What is expected
Only lines holding the word "Fotoalbum" are wanted from the records; copy all of them.

Source data
·····
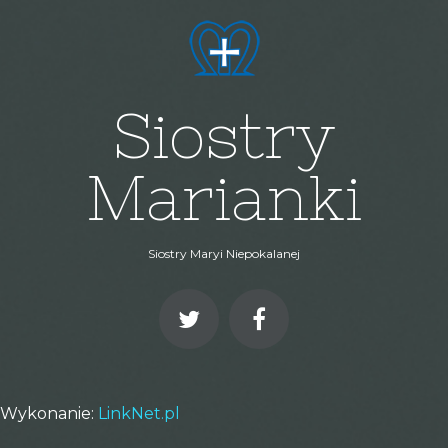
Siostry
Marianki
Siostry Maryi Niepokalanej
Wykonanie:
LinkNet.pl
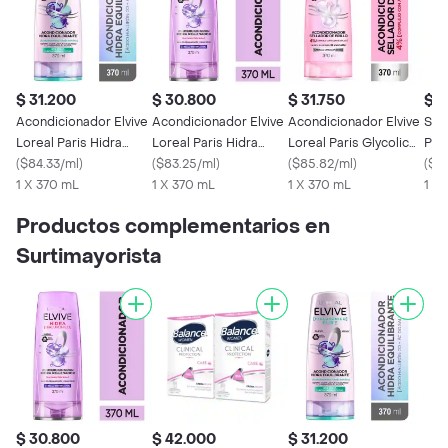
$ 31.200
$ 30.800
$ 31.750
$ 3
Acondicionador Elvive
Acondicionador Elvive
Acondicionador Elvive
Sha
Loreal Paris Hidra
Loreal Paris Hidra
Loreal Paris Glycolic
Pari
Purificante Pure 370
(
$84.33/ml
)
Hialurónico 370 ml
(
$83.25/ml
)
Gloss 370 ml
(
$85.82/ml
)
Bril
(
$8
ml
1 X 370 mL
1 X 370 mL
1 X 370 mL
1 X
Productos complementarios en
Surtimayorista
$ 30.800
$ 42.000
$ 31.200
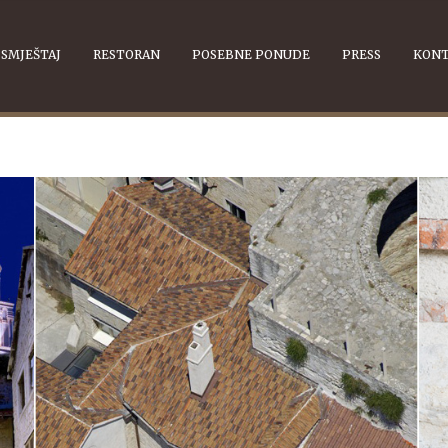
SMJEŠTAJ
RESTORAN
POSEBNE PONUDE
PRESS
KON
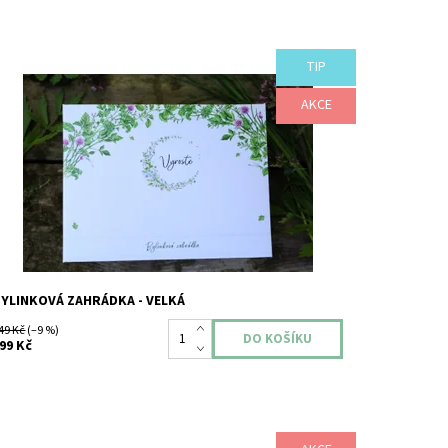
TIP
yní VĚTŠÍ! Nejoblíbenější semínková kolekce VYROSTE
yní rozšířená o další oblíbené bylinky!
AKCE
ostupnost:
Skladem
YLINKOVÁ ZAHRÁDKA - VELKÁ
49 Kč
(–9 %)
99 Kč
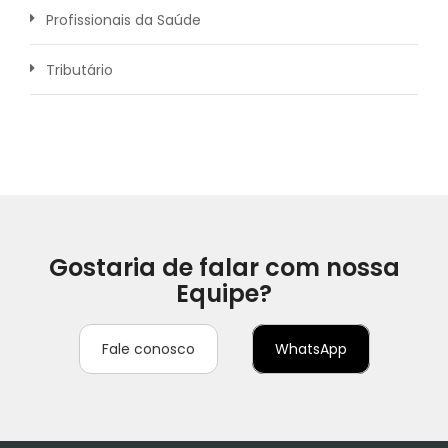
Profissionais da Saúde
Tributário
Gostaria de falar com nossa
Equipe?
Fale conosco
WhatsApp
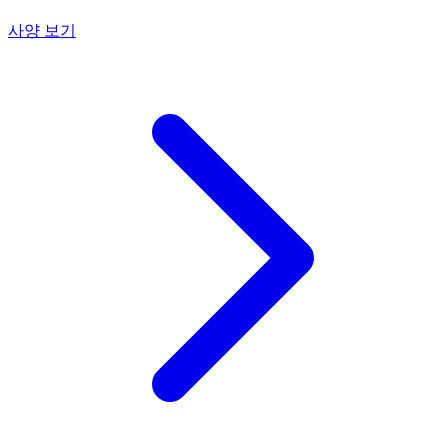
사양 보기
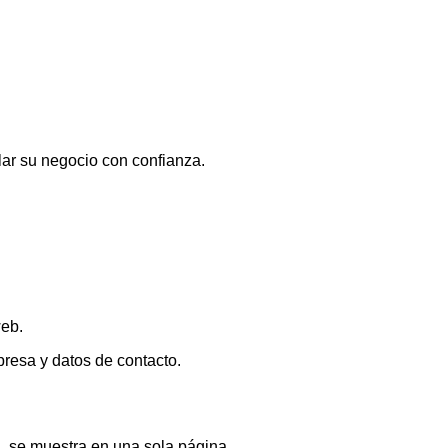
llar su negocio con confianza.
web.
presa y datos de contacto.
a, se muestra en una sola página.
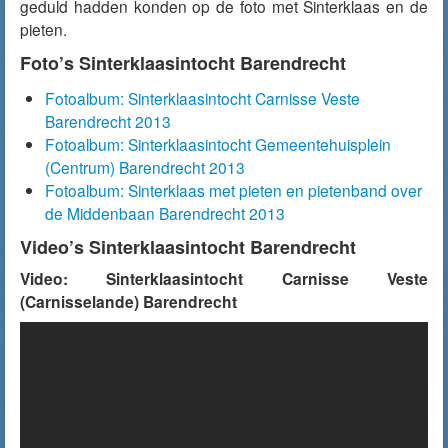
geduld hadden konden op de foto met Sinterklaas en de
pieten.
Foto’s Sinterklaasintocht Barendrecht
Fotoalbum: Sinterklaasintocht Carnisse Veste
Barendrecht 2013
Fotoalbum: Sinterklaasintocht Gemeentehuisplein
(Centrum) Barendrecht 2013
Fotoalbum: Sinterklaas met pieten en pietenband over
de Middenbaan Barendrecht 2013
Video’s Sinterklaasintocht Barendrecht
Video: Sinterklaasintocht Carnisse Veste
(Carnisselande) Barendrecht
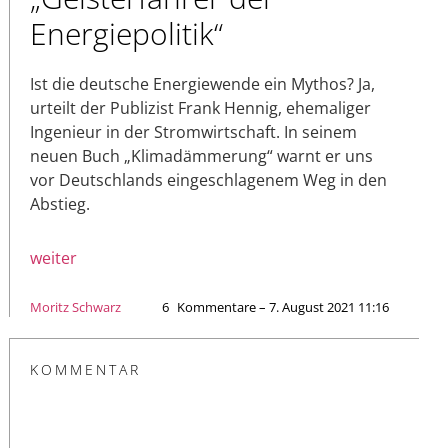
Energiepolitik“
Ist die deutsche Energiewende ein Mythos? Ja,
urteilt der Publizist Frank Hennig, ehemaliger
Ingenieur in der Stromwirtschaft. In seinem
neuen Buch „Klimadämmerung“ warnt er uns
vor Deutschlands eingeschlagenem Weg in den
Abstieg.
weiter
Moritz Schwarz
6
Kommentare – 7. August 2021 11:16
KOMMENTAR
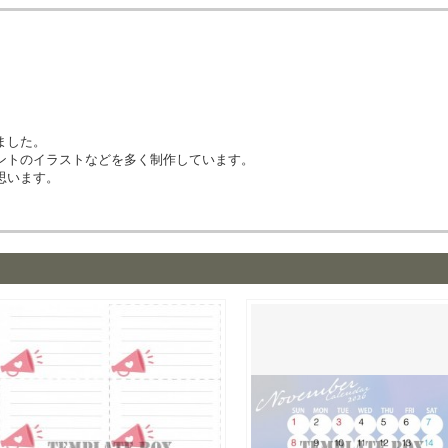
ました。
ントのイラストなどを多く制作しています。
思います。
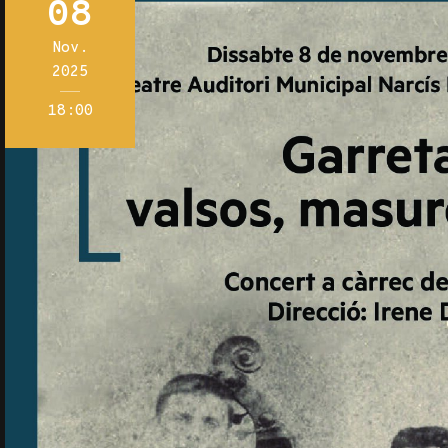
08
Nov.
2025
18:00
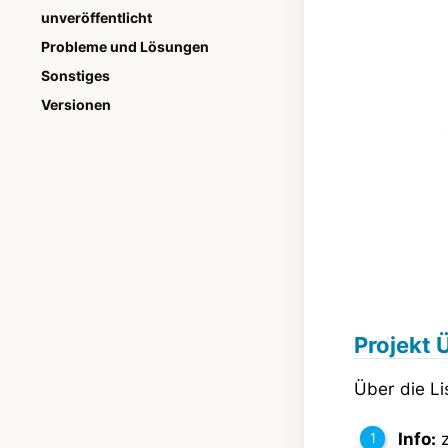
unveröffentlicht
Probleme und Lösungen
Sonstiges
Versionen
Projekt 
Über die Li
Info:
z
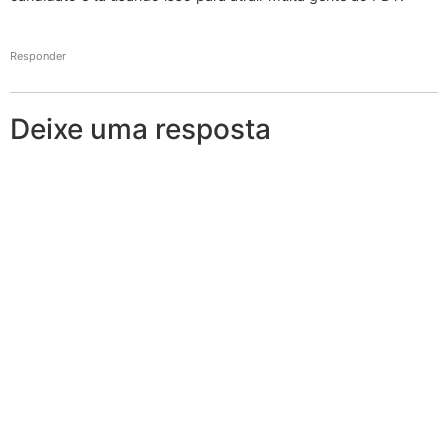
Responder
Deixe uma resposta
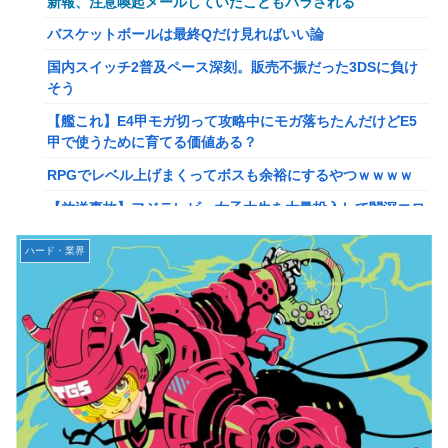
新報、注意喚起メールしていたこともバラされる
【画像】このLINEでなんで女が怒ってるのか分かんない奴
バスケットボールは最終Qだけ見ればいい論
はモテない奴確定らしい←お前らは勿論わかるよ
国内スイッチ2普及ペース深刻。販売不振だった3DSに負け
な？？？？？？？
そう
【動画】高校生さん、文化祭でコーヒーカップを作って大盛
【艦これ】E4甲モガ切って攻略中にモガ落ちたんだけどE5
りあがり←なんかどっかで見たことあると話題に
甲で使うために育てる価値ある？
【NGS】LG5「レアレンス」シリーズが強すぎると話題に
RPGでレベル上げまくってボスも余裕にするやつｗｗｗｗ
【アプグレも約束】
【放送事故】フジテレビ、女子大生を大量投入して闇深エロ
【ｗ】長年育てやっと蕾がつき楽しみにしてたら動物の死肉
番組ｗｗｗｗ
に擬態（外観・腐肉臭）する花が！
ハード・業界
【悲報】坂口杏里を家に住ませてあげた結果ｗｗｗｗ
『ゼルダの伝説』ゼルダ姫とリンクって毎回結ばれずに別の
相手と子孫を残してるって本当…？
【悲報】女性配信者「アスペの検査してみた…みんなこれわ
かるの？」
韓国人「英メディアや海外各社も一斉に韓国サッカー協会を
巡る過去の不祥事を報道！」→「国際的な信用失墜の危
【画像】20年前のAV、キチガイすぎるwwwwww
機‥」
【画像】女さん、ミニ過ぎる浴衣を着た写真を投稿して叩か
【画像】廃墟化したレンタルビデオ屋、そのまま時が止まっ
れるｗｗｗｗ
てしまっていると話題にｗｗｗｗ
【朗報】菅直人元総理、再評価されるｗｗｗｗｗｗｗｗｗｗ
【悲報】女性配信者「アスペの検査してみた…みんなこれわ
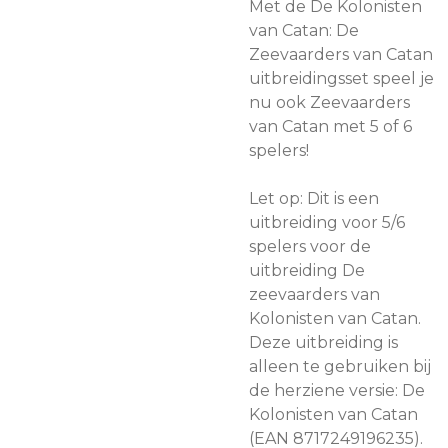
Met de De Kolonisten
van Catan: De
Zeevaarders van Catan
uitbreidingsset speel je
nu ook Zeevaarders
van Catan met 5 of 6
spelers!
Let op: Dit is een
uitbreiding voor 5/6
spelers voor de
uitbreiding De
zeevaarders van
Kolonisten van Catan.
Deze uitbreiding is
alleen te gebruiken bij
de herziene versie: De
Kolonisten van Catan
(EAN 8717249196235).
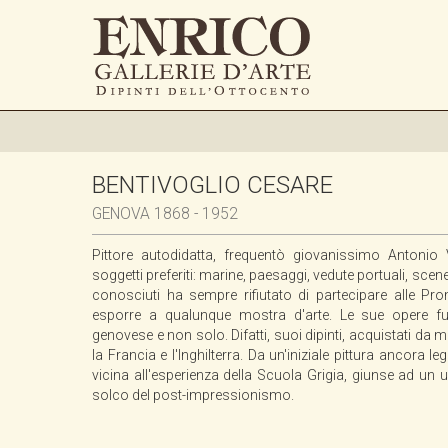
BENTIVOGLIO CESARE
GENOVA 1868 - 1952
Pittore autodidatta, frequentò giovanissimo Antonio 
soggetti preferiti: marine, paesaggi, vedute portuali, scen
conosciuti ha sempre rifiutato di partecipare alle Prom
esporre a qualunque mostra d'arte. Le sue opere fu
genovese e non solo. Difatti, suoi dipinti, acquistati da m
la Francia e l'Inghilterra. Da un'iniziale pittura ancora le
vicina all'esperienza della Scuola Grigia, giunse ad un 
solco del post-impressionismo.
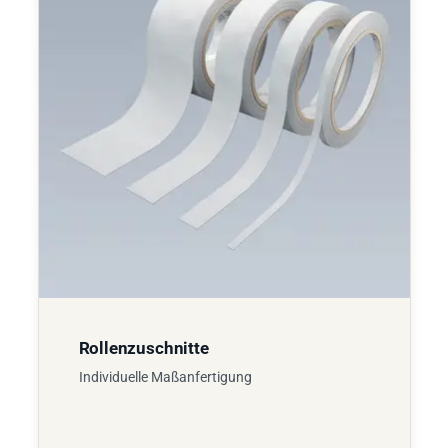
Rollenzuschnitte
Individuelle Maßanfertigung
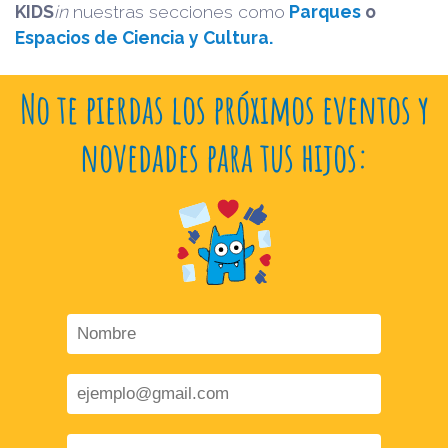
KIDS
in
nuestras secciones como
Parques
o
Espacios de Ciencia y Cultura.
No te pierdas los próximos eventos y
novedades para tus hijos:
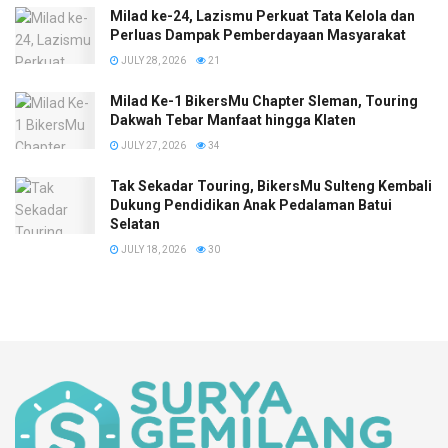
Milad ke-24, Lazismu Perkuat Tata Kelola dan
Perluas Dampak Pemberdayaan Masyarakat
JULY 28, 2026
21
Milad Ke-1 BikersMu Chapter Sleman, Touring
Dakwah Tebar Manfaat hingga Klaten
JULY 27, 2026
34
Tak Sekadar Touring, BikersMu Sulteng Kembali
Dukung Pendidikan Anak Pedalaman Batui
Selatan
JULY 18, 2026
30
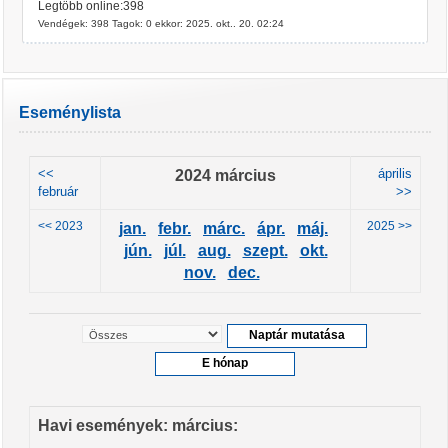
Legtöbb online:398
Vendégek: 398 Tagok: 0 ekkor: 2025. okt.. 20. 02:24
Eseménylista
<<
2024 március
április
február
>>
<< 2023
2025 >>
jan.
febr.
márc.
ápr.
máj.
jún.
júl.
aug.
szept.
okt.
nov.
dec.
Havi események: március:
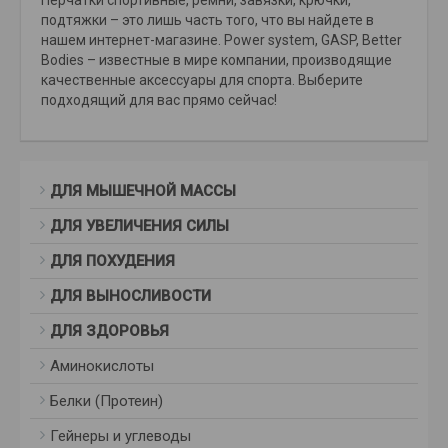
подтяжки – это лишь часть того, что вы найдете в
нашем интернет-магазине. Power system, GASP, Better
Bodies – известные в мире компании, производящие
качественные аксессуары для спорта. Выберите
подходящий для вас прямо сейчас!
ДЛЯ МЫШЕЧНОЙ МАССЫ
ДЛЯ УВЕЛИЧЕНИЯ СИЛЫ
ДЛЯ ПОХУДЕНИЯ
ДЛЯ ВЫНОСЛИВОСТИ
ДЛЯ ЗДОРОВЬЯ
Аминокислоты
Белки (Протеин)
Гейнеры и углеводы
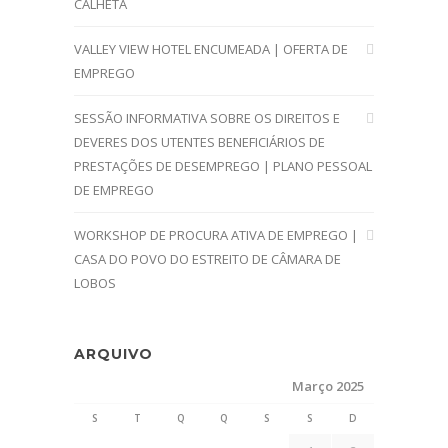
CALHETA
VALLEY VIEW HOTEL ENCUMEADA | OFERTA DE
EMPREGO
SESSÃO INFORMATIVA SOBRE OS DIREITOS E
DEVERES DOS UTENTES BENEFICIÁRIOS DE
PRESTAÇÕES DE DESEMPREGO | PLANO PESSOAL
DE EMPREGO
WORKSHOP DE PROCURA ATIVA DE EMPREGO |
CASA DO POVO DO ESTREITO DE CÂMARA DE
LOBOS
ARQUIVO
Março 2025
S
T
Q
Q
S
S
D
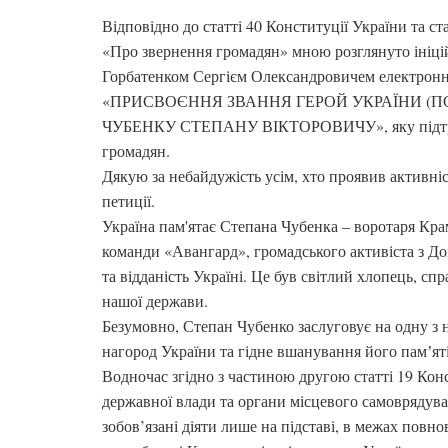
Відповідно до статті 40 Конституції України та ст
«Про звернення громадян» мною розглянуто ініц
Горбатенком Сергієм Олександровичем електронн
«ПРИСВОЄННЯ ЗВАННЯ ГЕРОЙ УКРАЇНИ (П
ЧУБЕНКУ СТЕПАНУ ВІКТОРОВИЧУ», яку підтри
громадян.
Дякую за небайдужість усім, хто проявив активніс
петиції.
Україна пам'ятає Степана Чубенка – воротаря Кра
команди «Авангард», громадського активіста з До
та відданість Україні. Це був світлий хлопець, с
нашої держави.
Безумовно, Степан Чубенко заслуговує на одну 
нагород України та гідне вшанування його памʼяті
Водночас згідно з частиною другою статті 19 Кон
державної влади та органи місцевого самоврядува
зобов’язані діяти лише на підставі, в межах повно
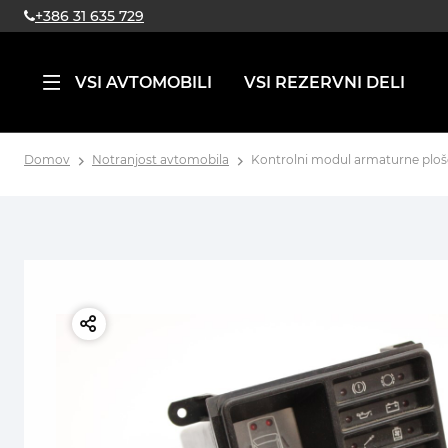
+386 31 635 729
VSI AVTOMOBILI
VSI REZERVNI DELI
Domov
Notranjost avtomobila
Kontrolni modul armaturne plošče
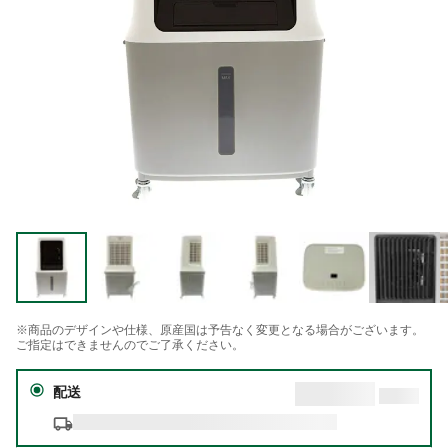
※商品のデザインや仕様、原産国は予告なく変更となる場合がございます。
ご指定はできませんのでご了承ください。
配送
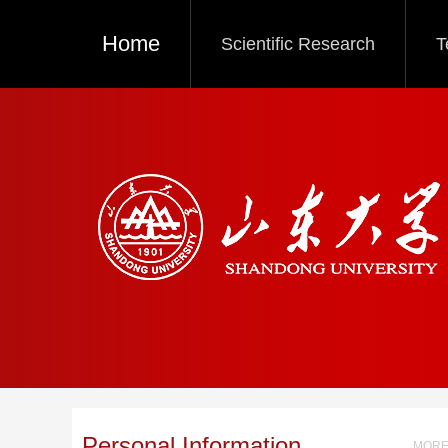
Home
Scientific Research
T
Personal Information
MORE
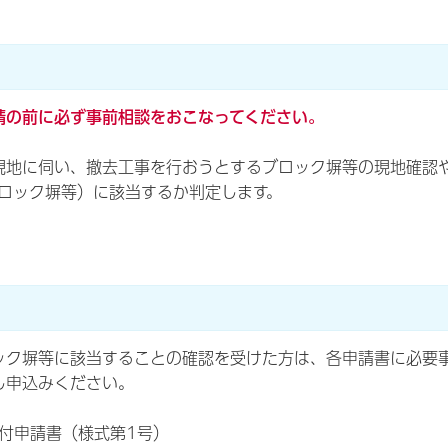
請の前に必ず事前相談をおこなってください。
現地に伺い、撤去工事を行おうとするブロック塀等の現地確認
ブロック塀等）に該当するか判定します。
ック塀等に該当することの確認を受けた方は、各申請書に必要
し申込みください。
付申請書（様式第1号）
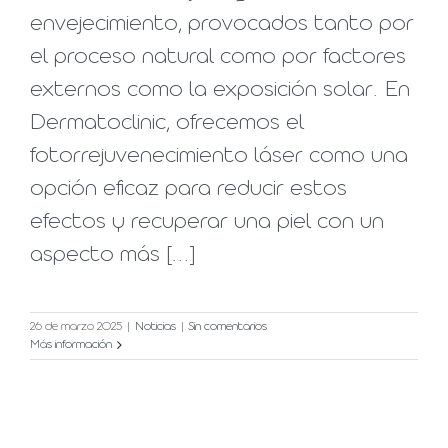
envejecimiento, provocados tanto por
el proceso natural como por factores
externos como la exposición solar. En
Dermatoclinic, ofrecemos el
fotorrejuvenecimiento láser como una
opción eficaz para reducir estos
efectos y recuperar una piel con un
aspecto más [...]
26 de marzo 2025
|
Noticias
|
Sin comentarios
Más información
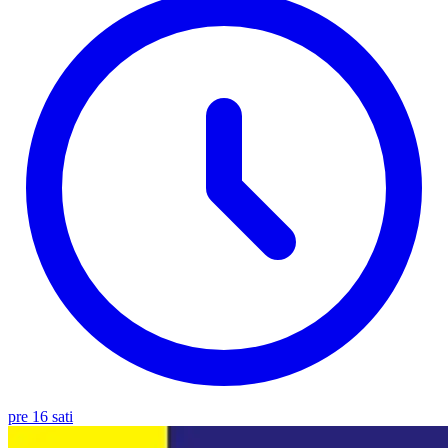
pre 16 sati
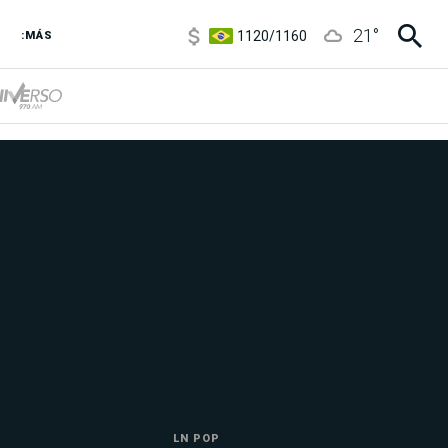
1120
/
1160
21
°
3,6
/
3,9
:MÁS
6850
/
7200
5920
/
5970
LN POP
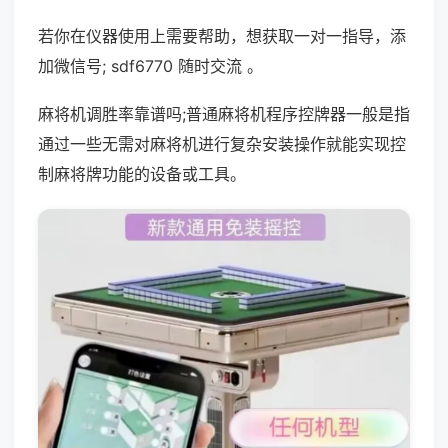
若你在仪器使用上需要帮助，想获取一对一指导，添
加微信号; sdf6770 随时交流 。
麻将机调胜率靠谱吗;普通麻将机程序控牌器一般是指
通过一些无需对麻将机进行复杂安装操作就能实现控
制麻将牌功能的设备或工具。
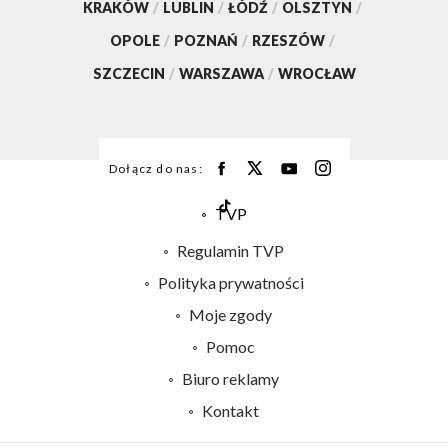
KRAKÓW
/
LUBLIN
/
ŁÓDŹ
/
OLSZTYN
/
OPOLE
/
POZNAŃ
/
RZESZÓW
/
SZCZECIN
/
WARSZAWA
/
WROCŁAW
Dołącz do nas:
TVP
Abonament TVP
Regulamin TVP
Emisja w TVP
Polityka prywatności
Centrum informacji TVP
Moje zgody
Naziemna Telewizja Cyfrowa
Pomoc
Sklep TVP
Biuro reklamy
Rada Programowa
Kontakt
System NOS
·····
Result of the exercise
Fotoalbum: Sinterklaasintocht Carnisse Veste
Fotoalbum: Sinterklaasintocht Gemeentehuisplein
Fotoalbum: Sinterklaas met pieten en pietenband over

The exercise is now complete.